ANKA
Oluşturulma Tarihi: Haziran 14, 2007 11:23
Hacettepe Üniversitesi Tıp Fakültesi Kulak Burun Boğaz Anabilim Dalı Öğretim Üyesi Prof. Dr. Taner Yılmaz, baş dönmesinin kesinlikle hafife alınmaması gerektiğini kaydetti.

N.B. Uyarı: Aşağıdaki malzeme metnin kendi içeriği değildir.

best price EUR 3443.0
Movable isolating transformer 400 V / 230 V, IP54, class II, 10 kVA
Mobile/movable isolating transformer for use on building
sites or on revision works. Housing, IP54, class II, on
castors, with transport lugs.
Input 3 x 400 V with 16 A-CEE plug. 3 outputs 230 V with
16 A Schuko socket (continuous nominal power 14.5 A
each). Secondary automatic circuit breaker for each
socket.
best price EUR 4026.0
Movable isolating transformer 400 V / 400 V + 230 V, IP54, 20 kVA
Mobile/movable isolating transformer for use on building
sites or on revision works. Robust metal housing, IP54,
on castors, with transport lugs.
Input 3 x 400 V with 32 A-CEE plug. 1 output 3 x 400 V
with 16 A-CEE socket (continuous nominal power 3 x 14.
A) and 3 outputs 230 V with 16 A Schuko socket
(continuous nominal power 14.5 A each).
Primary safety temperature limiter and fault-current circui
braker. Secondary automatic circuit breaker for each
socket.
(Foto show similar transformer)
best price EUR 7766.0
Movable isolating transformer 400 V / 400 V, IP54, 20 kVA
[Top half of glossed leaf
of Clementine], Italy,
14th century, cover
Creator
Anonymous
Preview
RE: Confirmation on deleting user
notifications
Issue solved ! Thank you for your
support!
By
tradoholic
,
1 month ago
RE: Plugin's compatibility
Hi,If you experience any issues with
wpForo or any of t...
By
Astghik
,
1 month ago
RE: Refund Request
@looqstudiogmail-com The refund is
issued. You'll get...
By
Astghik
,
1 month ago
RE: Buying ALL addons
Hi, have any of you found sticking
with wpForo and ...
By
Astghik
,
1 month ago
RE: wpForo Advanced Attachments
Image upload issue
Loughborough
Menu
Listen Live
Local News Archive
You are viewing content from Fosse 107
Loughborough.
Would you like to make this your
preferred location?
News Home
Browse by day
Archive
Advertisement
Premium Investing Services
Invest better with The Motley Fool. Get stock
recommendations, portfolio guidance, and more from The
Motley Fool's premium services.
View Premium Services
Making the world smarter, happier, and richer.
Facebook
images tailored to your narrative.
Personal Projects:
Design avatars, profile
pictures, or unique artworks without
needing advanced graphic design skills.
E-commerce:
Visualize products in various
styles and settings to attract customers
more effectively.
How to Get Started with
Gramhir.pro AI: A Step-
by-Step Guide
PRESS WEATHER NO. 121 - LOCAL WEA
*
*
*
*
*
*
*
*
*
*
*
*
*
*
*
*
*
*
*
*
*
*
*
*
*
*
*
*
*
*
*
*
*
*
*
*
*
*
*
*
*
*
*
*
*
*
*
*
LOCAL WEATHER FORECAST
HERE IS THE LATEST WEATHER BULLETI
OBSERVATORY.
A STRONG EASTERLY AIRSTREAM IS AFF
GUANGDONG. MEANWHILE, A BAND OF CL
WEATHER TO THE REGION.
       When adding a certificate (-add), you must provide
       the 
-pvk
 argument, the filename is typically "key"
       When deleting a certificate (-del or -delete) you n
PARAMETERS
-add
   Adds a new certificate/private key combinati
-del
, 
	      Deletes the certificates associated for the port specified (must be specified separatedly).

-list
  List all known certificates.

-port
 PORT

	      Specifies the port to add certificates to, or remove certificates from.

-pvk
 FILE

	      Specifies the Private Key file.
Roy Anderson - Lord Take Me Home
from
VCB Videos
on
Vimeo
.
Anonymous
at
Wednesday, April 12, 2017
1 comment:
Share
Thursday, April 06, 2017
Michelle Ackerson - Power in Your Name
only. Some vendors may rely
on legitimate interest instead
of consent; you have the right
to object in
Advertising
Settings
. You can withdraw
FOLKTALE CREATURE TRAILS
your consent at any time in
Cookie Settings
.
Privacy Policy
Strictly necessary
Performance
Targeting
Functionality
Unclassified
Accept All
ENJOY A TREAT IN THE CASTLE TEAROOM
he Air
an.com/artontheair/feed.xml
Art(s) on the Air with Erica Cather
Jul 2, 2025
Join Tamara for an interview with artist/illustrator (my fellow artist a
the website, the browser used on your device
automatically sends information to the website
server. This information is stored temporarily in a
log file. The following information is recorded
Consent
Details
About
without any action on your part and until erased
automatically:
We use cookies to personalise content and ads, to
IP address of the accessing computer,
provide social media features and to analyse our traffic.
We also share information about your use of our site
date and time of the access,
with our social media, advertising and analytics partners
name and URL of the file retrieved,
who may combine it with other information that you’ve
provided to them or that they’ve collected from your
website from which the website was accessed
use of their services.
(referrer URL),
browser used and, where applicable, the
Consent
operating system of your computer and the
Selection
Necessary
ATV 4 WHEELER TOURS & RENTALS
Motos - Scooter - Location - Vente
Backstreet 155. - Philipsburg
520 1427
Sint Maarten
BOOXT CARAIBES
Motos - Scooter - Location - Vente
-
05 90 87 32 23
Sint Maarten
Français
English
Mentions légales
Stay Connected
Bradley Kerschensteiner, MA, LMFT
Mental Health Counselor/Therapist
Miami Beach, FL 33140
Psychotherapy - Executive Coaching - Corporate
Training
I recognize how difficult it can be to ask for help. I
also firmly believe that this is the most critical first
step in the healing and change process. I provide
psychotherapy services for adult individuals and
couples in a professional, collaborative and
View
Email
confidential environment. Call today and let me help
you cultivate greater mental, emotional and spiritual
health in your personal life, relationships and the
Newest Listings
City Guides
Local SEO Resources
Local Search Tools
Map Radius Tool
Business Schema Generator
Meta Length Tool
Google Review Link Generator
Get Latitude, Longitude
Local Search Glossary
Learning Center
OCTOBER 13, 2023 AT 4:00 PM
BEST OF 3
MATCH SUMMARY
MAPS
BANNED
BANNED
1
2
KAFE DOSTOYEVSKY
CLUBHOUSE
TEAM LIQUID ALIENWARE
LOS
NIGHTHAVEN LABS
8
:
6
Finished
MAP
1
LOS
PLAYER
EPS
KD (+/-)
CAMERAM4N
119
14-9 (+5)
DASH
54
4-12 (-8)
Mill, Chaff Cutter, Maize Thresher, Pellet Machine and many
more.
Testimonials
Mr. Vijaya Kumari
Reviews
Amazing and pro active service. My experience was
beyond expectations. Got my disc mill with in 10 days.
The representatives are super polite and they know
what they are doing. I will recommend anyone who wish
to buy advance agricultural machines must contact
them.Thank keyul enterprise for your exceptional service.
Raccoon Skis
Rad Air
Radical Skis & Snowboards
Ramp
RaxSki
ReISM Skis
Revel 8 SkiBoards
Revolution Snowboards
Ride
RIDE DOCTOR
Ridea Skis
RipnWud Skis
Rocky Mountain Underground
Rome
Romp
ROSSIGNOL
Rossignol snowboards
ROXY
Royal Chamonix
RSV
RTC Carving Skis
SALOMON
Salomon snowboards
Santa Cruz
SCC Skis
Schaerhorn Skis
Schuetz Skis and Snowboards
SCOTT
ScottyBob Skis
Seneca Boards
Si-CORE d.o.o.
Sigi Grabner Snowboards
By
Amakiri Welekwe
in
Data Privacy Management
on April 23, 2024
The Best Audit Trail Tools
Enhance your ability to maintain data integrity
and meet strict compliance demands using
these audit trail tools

Prof. Dr. Taner yılmaz ANKA’ya yaptığı açıklamada, tansiyon, kan şekeri yükselmesi ya da düşmesi ve kalbin düzensiz atması sonucu oluşan göz kararması gibi bazı durumların, kişi tarafından baş dönmesi olarak yorumlandığını belirterek, baş dönmesinin kişinin hareketsiz iken hareket algılaması anlamına geldiğini belirtti. “Örneğin, yerin ayakların altından kayması ya da çevrenin kişi etrafında dönmesi hissi gerçek bir baş dönmesidir” diyen Yılmaz, baş dönmesinin kesinlikle hafife alınmaması ve mutlaka doktor kontrolünden geçilmesi gerektiğini bildirdi.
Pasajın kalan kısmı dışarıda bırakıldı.